- Exercise prompt -
This exercise calls for duplicating every entry below exactly, without the images.

- Stored data -
○ ○ ○ ○ ○
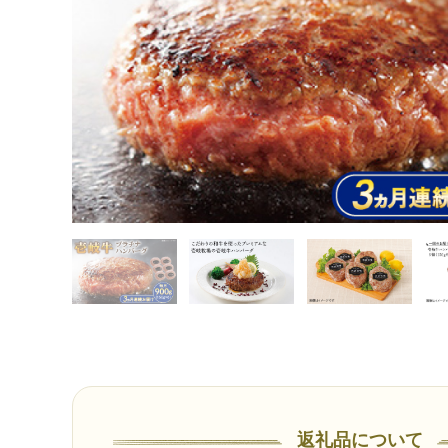
返礼品について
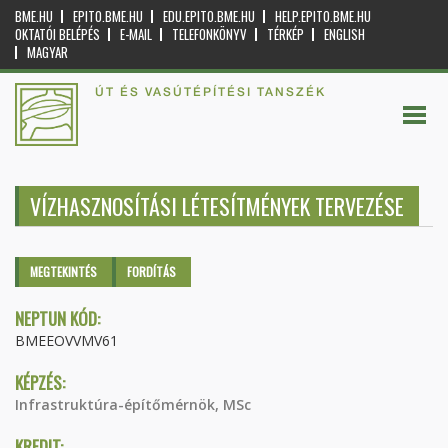
BME.HU
EPITO.BME.HU
EDU.EPITO.BME.HU
HELP.EPITO.BME.HU
OKTATÓI BELÉPÉS
E-MAIL
TELEFONKÖNYV
TÉRKÉP
ENGLISH
MAGYAR
ÚT ÉS VASÚTÉPÍTÉSI TANSZÉK
VÍZHASZNOSÍTÁSI LÉTESÍTMÉNYEK TERVEZÉSE
Elsődleges fülek
MEGTEKINTÉS
(AKTÍV
FORDÍTÁS
FÜL)
NEPTUN KÓD:
BMEEOVVMV61
KÉPZÉS:
Infrastruktúra-építőmérnök, MSc
KREDIT:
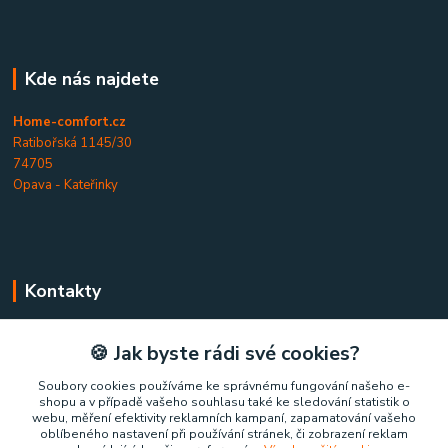
Kde nás najdete
Home-comfort.cz
Ratibořská 1145/30
74705
Opava - Kateřinky
Kontakty
Home-comfort.cz
🍪 Jak byste rádi své cookies?
+420 777 852 326
Soubory cookies používáme ke správnému fungování našeho e-
shopu a v případě vašeho souhlasu také ke sledování statistik o
(Po-Pá, 9-17 hod.)
webu, měření efektivity reklamních kampaní, zapamatování vašeho
oblíbeného nastavení při používání stránek, či zobrazení reklam
home-comfort@home-comfort.cz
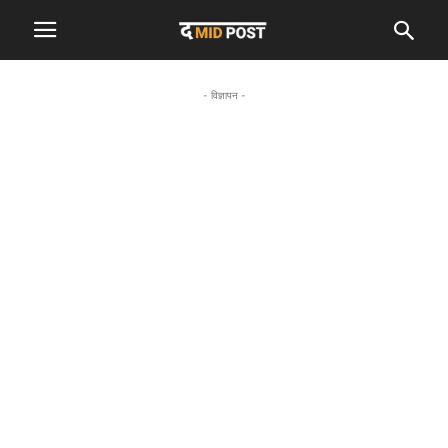
- विज्ञापन -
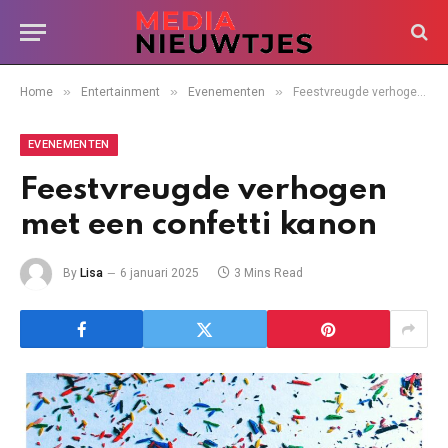
»
»
»
Home
Entertainment
Evenementen
Feestvreugde verhogen met een confetti kanon
EVENEMENTEN
Feestvreugde verhogen
met een confetti kanon
By
Lisa
6 januari 2025
3 Mins Read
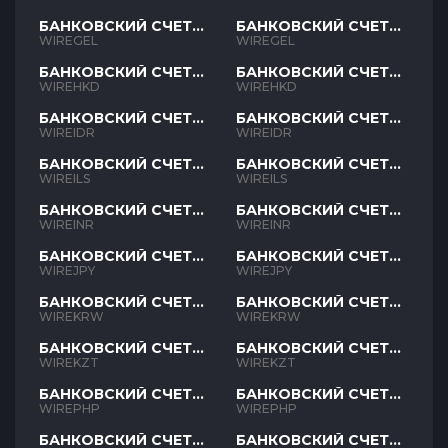
БАНКОВСКИЙ СЧЕТ
БАНКОВСКИЙ СЧЕТ
GEL
GEL
WIREGEL
WIREGEL
БАНКОВСКИЙ СЧЕТ
БАНКОВСКИЙ СЧЕТ
HKD
HKD
WIREHKD
WIREHKD
БАНКОВСКИЙ СЧЕТ
БАНКОВСКИЙ СЧЕТ
IDR
IDR
WIREIDR
WIREIDR
БАНКОВСКИЙ СЧЕТ
БАНКОВСКИЙ СЧЕТ
ILS
ILS
WIREILS
WIREILS
БАНКОВСКИЙ СЧЕТ
БАНКОВСКИЙ СЧЕТ
INR
INR
WIREINR
WIREINR
БАНКОВСКИЙ СЧЕТ
БАНКОВСКИЙ СЧЕТ
JPY
JPY
WIREJPY
WIREJPY
БАНКОВСКИЙ СЧЕТ
БАНКОВСКИЙ СЧЕТ
KRW
KRW
WIREKRW
WIREKRW
БАНКОВСКИЙ СЧЕТ
БАНКОВСКИЙ СЧЕТ
KZT
KZT
WIREKZT
WIREKZT
БАНКОВСКИЙ СЧЕТ
БАНКОВСКИЙ СЧЕТ
PHP
PHP
WIREPHP
WIREPHP
БАНКОВСКИЙ СЧЕТ
БАНКОВСКИЙ СЧЕТ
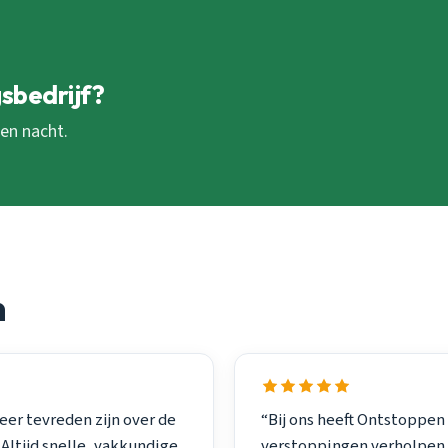
sbedrijf?
 en nacht.
n
eer tevreden zijn over de
“Bij ons heeft Ontstoppen
Altijd snelle, vakkundige
verstoppingen verholpen. 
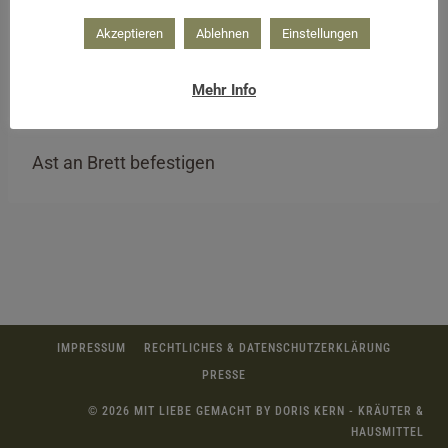
Akzeptieren
Ablehnen
Einstellungen
Mehr Info
Ast an Brett befestigen
IMPRESSUM
RECHTLICHES & DATENSCHUTZERKLÄRUNG
PRESSE
© 2026 MIT LIEBE GEMACHT BY DORIS KERN - KRÄUTER &
HAUSMITTEL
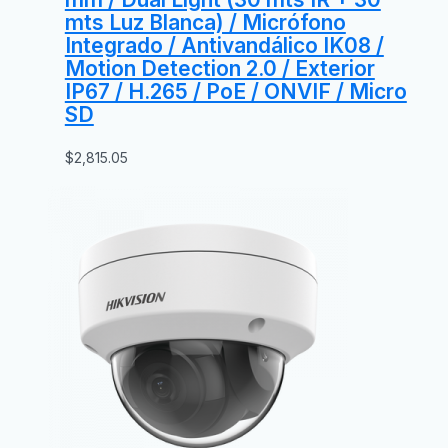
mts Luz Blanca) / Micrófono
Integrado / Antivandálico IK08 /
Motion Detection 2.0 / Exterior
IP67 / H.265 / PoE / ONVIF / Micro
SD
$
2,815.05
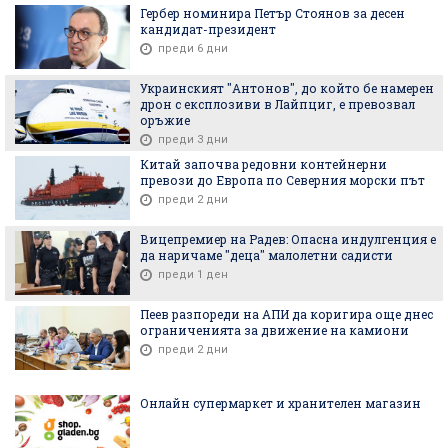
Гербер номинира Петър Стоянов за десен
кандидат-президент
преди 6 дни
Украинският "Антонов", до който бе намерен
дрон с експлозиви в Лайпциг, е превозвал
оръжие
преди 3 дни
Китай започва редовни контейнерни
превози до Европа по Северния морски път
преди 2 дни
Вицепремиер на Радев: Опасна индулгенция е
да наричаме "деца" малолетни садисти
преди 1 ден
Пеев разпореди на АПИ да коригира още днес
ограниченията за движение на камиони
преди 2 дни
Онлайн супермаркет и хранителен магазин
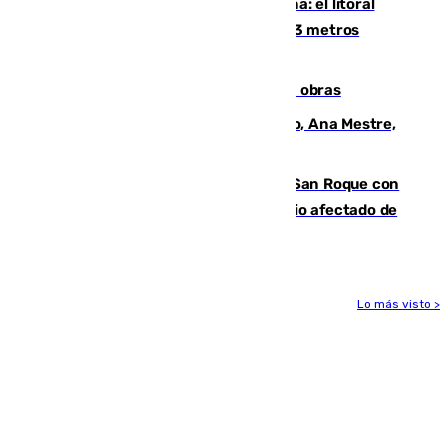
Julio supera a junio en basura marina: el litoral
occidental malagueño recoge más de 33 metros
cúbicos de residuos
El Cádiz se afila ante un Granada en obras
La nueva presidenta del Parlamento, Ana Mestre,
hace parada institucional en Cádiz
Estabilizado el incendio forestal de San Roque con
19 familias aún desalojadas y un domicilio afectado de
gravedad
Lo más visto >
Más noticias
Ver más >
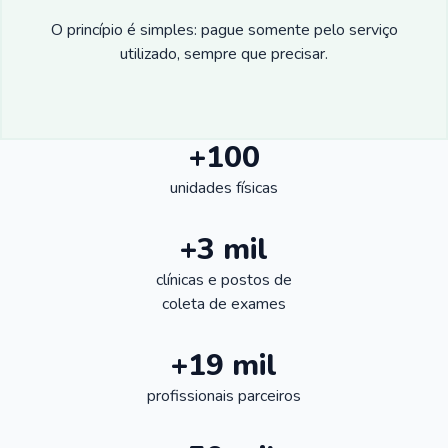
O princípio é simples: pague somente pelo serviço
utilizado, sempre que precisar.
+100
unidades físicas
+3 mil
clínicas e postos de
coleta de exames
+19 mil
profissionais parceiros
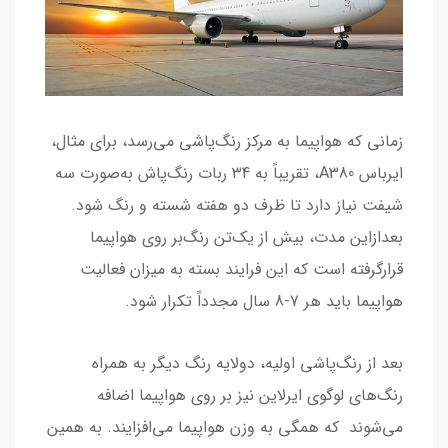
زمانی که هواپیما به مرکز رنگ‌پاشی می‌رسد، برای مثال،
ایرباس A380، تقریباً به 34 ربات رنگ‌پاش به‌صورت سه
شیفت نیاز دارد تا ظرف دو هفته شسته و رنگ شود.
بعدازاین مدت، بیش از یک‌تن رنگ‌بر روی هواپیما
قرارگرفته است که این فرایند بسته به میزان فعالیت
هواپیما باید هر 7-8 سال مجدداً تکرار شود.
بعد از رنگ‌پاشی اولیه، دولایه رنگ دیگر به همراه
رنگ‌های لوگوی ایرلاین نیز بر روی هواپیما اضافه
می‌شوند که همگی به وزن هواپیما می‌افزایند. به همین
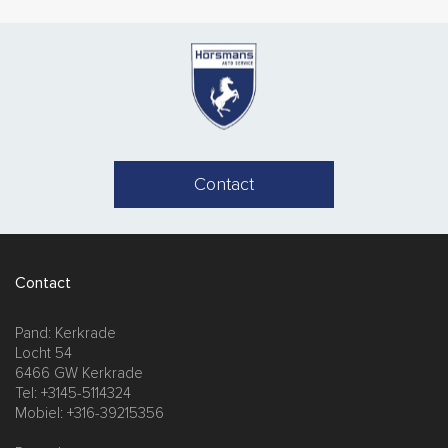
Contact
Contact
Pand: Kerkrade
Locht 54
6466 GW Kerkrade
Tel: +3145-5114324
Mobiel: +316-39215356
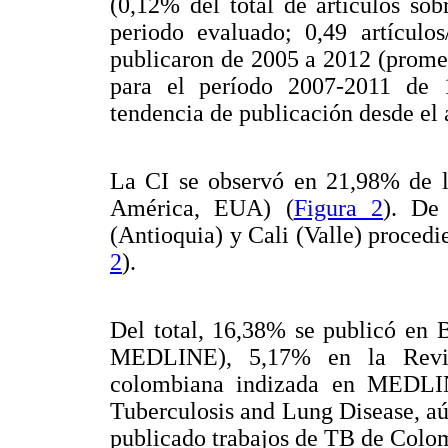
(0,12% del total de artículos so
periodo evaluado; 0,49 artículo
publicaron de 2005 a 2012 (prome
para el período 2007-2011 de 19
tendencia de publicación desde el 
La CI se observó en 21,98% de l
América, EUA) (
Figura 2
). De
(Antioquia) y Cali (Valle) procedi
2
).
Del total, 16,38% se publicó en 
MEDLINE), 5,17% en la Revist
colombiana indizada en MEDLIN
Tuberculosis and Lung Disease, aú
publicado trabajos de TB de Colo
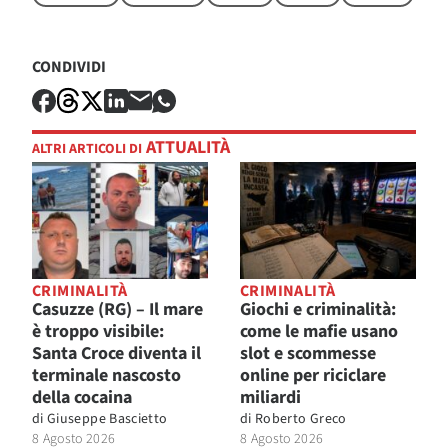
CONDIVIDI
ATTUALITÀ
ALTRI ARTICOLI DI
CRIMINALITÀ
CRIMINALITÀ
Casuzze (RG) – Il mare
Giochi e criminalità:
è troppo visibile:
come le mafie usano
Santa Croce diventa il
slot e scommesse
terminale nascosto
online per riciclare
della cocaina
miliardi
di
Giuseppe Bascietto
di
Roberto Greco
8 Agosto 2026
8 Agosto 2026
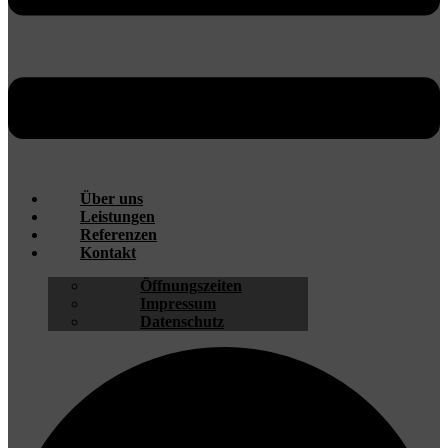
Über uns
Leistungen
Referenzen
Kontakt
Öffnungszeiten
Impressum
Datenschutz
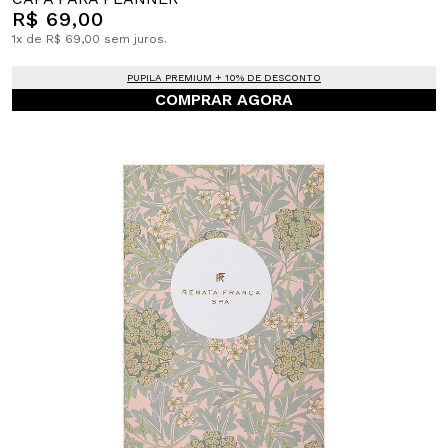
R$ 69,00
1x de R$ 69,00 sem juros.
PUPILA PREMIUM + 10% DE DESCONTO
COMPRAR AGORA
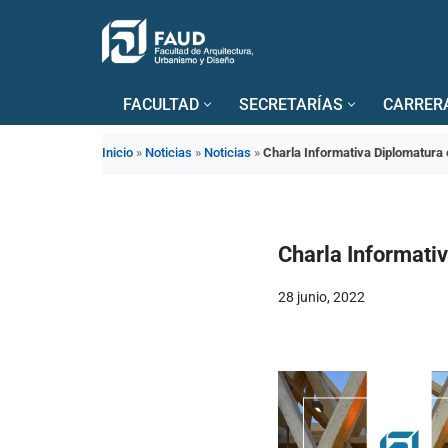
Saltar
al
FACULTAD
SECRETARÍAS
CARRER
contenido
Inicio
»
Noticias
»
Noticias
»
Charla Informativa Diplomatura
Charla Informati
28 junio, 2022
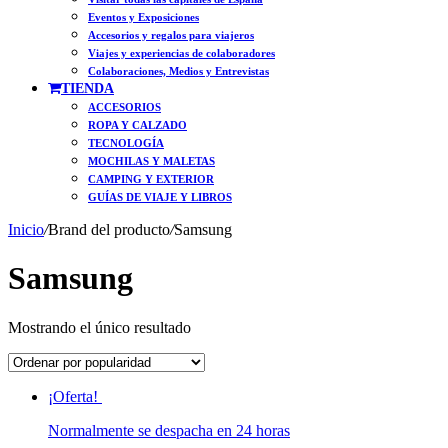
Eventos y Exposiciones
Accesorios y regalos para viajeros
Viajes y experiencias de colaboradores
Colaboraciones, Medios y Entrevistas
TIENDA
ACCESORIOS
ROPA Y CALZADO
TECNOLOGÍA
MOCHILAS Y MALETAS
CAMPING Y EXTERIOR
GUÍAS DE VIAJE Y LIBROS
Inicio
/
Brand del producto
/
Samsung
Samsung
Mostrando el único resultado
¡Oferta!
Normalmente se despacha en 24 horas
○ ○ ○ ○ ○
- Exercise result -
返礼品について
BME.HU
EPITO.BME.HU
EDU.EPITO.BME.HU
HELP.EPITO.BME.HU
OKTATÓI BELÉPÉS
E-MAIL
TELEFONKÖNYV
TÉRKÉP
ENGLISH
MAGYAR
ÚT ÉS VASÚTÉPÍTÉSI TANSZÉK
VÍZHASZNOSÍTÁSI LÉTESÍTMÉNYEK TERVEZÉSE
Elsődleges fülek
MEGTEKINTÉS
(AKTÍV
FORDÍTÁS
FÜL)
NEPTUN KÓD:
BMEEOVVMV61
KÉPZÉS:
Infrastruktúra-építőmérnök, MSc
KREDIT:
Kde nás najdete
Home-comfort.cz
Ratibořská 1145/30
74705
Opava - Kateřinky
Kontakty
Home-comfort.cz
🍪 Jak byste rádi své cookies?
+420 777 852 326
Soubory cookies používáme ke správnému fungování našeho e-
shopu a v případě vašeho souhlasu také ke sledování statistik o
(Po-Pá, 9-17 hod.)
webu, měření efektivity reklamních kampaní, zapamatování vašeho
oblíbeného nastavení při používání stránek, či zobrazení reklam
home-comfort@home-comfort.cz
- विज्ञापन -
»
»
»
Home
Entertainment
Evenementen
Feestvreugde verhogen met een confetti kanon
EVENEMENTEN
Feestvreugde verhogen
met een confetti kanon
By
Lisa
6 januari 2025
3 Mins Read
БАНКОВСКИЙ СЧЕТ
БАНКОВСКИЙ СЧЕТ
GEL
GEL
WIREGEL
WIREGEL
БАНКОВСКИЙ СЧЕТ
БАНКОВСКИЙ СЧЕТ
HKD
HKD
WIREHKD
WIREHKD
БАНКОВСКИЙ СЧЕТ
БАНКОВСКИЙ СЧЕТ
IDR
IDR
WIREIDR
WIREIDR
БАНКОВСКИЙ СЧЕТ
БАНКОВСКИЙ СЧЕТ
ILS
ILS
WIREILS
WIREILS
БАНКОВСКИЙ СЧЕТ
БАНКОВСКИЙ СЧЕТ
INR
INR
WIREINR
WIREINR
БАНКОВСКИЙ СЧЕТ
БАНКОВСКИЙ СЧЕТ
JPY
JPY
WIREJPY
WIREJPY
БАНКОВСКИЙ СЧЕТ
БАНКОВСКИЙ СЧЕТ
KRW
KRW
WIREKRW
WIREKRW
БАНКОВСКИЙ СЧЕТ
БАНКОВСКИЙ СЧЕТ
KZT
KZT
WIREKZT
WIREKZT
БАНКОВСКИЙ СЧЕТ
БАНКОВСКИЙ СЧЕТ
PHP
PHP
WIREPHP
WIREPHP
БАНКОВСКИЙ СЧЕТ
БАНКОВСКИЙ СЧЕТ
sbedrijf?
 en nacht.
n
eer tevreden zijn over de
“Bij ons heeft Ontstoppen
Altijd snelle, vakkundige
verstoppingen verholpen. 
Akzeptieren
Ablehnen
Einstellungen
Mehr Info
Ast an Brett befestigen
IMPRESSUM
RECHTLICHES & DATENSCHUTZERKLÄRUNG
PRESSE
© 2026 MIT LIEBE GEMACHT BY DORIS KERN - KRÄUTER &
HAUSMITTEL
mts Luz Blanca) / Micrófono
Integrado / Antivandálico IK08 /
Motion Detection 2.0 / Exterior
IP67 / H.265 / PoE / ONVIF / Micro
SD
$
2,815.05
Гербер номинира Петър Стоянов за десен
кандидат-президент
преди 6 дни
Украинският "Антонов", до който бе намерен
дрон с експлозиви в Лайпциг, е превозвал
оръжие
преди 3 дни
Китай започва редовни контейнерни
превози до Европа по Северния морски път
преди 2 дни
Вицепремиер на Радев: Опасна индулгенция е
да наричаме "деца" малолетни садисти
преди 1 ден
Пеев разпореди на АПИ да коригира още днес
ограниченията за движение на камиони
преди 2 дни
Онлайн супермаркет и хранителен магазин
Julio supera a junio en basura marina: el litoral
occidental malagueño recoge más de 33 metros
cúbicos de residuos
El Cádiz se afila ante un Granada en obras
La nueva presidenta del Parlamento, Ana Mestre,
hace parada institucional en Cádiz
Estabilizado el incendio forestal de San Roque con
19 familias aún desalojadas y un domicilio afectado de
gravedad
Lo más visto >
Más noticias
Ver más >
O princípio é simples: pague somente pelo serviço
utilizado, sempre que precisar.
+100
unidades físicas
+3 mil
clínicas e postos de
coleta de exames
+19 mil
profissionais parceiros
زمانی که هواپیما به مرکز رنگ‌پاشی می‌رسد، برای مثال،
ایرباس A380، تقریباً به 34 ربات رنگ‌پاش به‌صورت سه
شیفت نیاز دارد تا ظرف دو هفته شسته و رنگ شود.
بعدازاین مدت، بیش از یک‌تن رنگ‌بر روی هواپیما
قرارگرفته است که این فرایند بسته به میزان فعالیت
هواپیما باید هر 7-8 سال مجدداً تکرار شود.
بعد از رنگ‌پاشی اولیه، دولایه رنگ دیگر به همراه
رنگ‌های لوگوی ایرلاین نیز بر روی هواپیما اضافه
می‌شوند که همگی به وزن هواپیما می‌افزایند. به همین
Contact
Contact
Pand: Kerkrade
Locht 54
6466 GW Kerkrade
Tel: +3145-5114324
Mobiel: +316-39215356
(0,12% del total de artículos so
periodo evaluado; 0,49 artículo
publicaron de 2005 a 2012 (prome
para el período 2007-2011 de 19
tendencia de publicación desde el 
La CI se observó en 21,98% de l
América, EUA) (
Figura 2
). De
(Antioquia) y Cali (Valle) procedi
2
).
Del total, 16,38% se publicó en 
MEDLINE), 5,17% en la Revist
colombiana indizada en MEDLIN
Tuberculosis and Lung Disease, aú
publicado trabajos de TB de Colo
CONDIVIDI
ATTUALITÀ
ALTRI ARTICOLI DI
CRIMINALITÀ
CRIMINALITÀ
Casuzze (RG) – Il mare
Giochi e criminalità:
è troppo visibile:
come le mafie usano
Santa Croce diventa il
slot e scommesse
terminale nascosto
online per riciclare
della cocaina
miliardi
di
Giuseppe Bascietto
di
Roberto Greco
8 Agosto 2026
8 Agosto 2026
Über uns
Leistungen
Referenzen
Kontakt
Öffnungszeiten
Impressum
Datenschutz
R$ 69,00
1x de R$ 69,00 sem juros.
PUPILA PREMIUM + 10% DE DESCONTO
COMPRAR AGORA
Saltar
al
FACULTAD
SECRETARÍAS
CARRER
contenido
Inicio
»
Noticias
»
Noticias
»
Charla Informativa Diplomatura
Charla Informati
28 junio, 2022
Eventos y Exposiciones
Accesorios y regalos para viajeros
Viajes y experiencias de colaboradores
Colaboraciones, Medios y Entrevistas
TIENDA
ACCESORIOS
ROPA Y CALZADO
TECNOLOGÍA
MOCHILAS Y MALETAS
CAMPING Y EXTERIOR
GUÍAS DE VIAJE Y LIBROS
Inicio
/
Brand del producto
/
Samsung
Samsung
Mostrando el único resultado
¡Oferta!
Normalmente se despacha en 24 horas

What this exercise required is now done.